* _Given entries_
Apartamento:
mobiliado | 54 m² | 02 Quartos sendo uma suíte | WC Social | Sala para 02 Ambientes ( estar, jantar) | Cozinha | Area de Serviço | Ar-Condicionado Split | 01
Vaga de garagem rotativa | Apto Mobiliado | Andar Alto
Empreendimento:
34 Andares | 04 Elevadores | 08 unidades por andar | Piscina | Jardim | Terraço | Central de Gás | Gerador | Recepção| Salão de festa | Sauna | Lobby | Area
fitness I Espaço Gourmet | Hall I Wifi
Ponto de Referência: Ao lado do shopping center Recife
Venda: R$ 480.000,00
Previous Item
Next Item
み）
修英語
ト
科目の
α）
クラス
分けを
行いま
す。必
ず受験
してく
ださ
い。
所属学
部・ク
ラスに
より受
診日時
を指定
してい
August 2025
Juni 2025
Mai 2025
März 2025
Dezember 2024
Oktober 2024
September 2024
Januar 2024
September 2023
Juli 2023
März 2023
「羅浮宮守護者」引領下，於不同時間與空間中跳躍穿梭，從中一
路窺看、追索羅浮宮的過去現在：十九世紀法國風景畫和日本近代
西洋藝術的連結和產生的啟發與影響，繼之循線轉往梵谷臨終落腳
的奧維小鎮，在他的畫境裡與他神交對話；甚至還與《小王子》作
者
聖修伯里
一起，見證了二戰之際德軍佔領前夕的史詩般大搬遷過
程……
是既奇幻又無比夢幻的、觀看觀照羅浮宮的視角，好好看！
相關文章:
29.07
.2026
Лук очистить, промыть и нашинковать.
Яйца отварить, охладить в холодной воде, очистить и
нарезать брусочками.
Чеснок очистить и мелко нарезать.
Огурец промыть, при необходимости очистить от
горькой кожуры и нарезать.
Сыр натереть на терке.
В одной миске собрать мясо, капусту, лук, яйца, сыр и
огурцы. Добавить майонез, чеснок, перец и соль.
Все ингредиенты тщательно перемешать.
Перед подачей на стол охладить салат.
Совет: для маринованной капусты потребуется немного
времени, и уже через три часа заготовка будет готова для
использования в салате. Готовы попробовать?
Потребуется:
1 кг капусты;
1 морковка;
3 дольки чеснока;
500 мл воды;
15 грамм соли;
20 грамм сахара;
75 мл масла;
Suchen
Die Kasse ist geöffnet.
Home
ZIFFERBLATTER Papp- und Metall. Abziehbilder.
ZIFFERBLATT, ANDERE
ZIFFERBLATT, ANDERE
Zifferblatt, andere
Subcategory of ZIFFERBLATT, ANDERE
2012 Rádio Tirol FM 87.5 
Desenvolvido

...

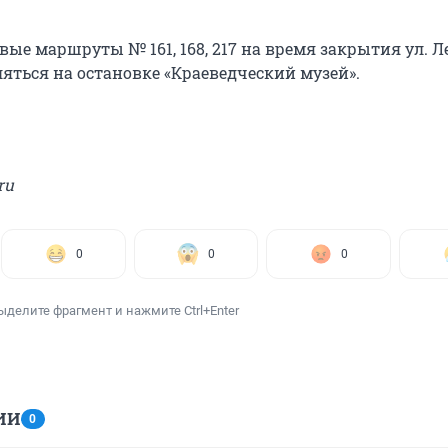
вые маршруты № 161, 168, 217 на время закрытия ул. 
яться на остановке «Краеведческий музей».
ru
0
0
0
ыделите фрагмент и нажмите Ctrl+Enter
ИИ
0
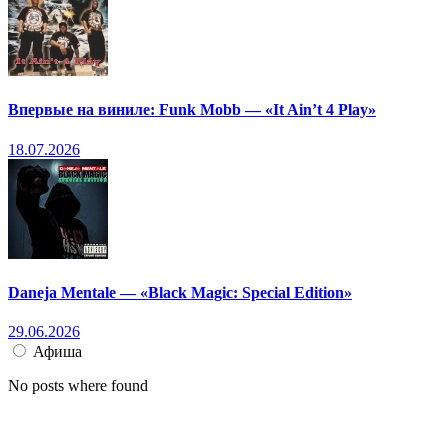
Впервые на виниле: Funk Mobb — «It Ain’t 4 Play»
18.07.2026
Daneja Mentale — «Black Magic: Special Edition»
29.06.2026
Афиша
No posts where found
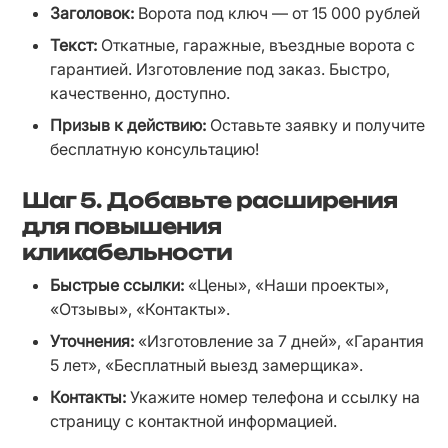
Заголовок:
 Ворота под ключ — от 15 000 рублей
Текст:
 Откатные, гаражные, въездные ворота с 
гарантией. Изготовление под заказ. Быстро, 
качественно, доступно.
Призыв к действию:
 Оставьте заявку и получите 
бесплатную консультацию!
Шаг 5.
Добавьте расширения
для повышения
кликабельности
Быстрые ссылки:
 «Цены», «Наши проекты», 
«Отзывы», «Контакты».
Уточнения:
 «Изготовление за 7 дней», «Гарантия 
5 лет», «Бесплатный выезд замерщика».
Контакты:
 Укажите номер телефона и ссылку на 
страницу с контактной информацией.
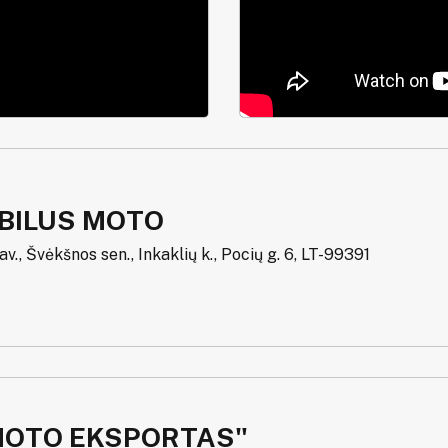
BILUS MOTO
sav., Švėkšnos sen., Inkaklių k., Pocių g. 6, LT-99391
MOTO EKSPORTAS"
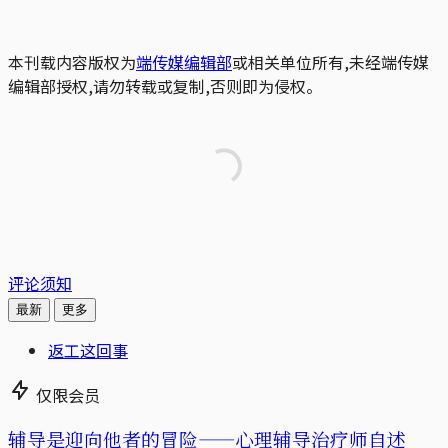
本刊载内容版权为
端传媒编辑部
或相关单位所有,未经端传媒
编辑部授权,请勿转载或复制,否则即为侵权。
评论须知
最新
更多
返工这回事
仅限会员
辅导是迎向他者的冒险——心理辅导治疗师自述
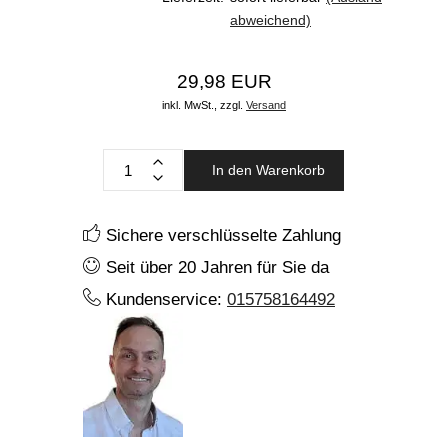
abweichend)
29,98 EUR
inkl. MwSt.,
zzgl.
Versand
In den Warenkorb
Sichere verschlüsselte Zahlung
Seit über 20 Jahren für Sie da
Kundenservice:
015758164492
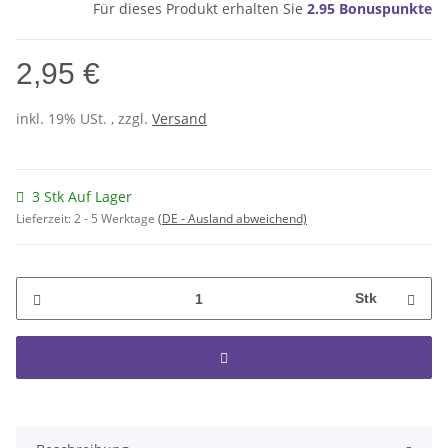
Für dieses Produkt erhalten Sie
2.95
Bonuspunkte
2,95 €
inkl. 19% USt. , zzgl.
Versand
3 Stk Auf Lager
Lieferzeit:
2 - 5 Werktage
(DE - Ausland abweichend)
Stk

* _Problem statement_
Repeat, character for character, the lines of the material above from the line with "Совет: для маринованной" through the line with "Desenvolvido".

* _Result of the task_
Совет: для маринованной капусты потребуется немного
времени, и уже через три часа заготовка будет готова для
использования в салате. Готовы попробовать?
Потребуется:
1 кг капусты;
1 морковка;
3 дольки чеснока;
500 мл воды;
15 грамм соли;
20 грамм сахара;
75 мл масла;
Suchen
Die Kasse ist geöffnet.
Home
ZIFFERBLATTER Papp- und Metall. Abziehbilder.
ZIFFERBLATT, ANDERE
ZIFFERBLATT, ANDERE
Zifferblatt, andere
Subcategory of ZIFFERBLATT, ANDERE
2012 Rádio Tirol FM 87.5 
Desenvolvido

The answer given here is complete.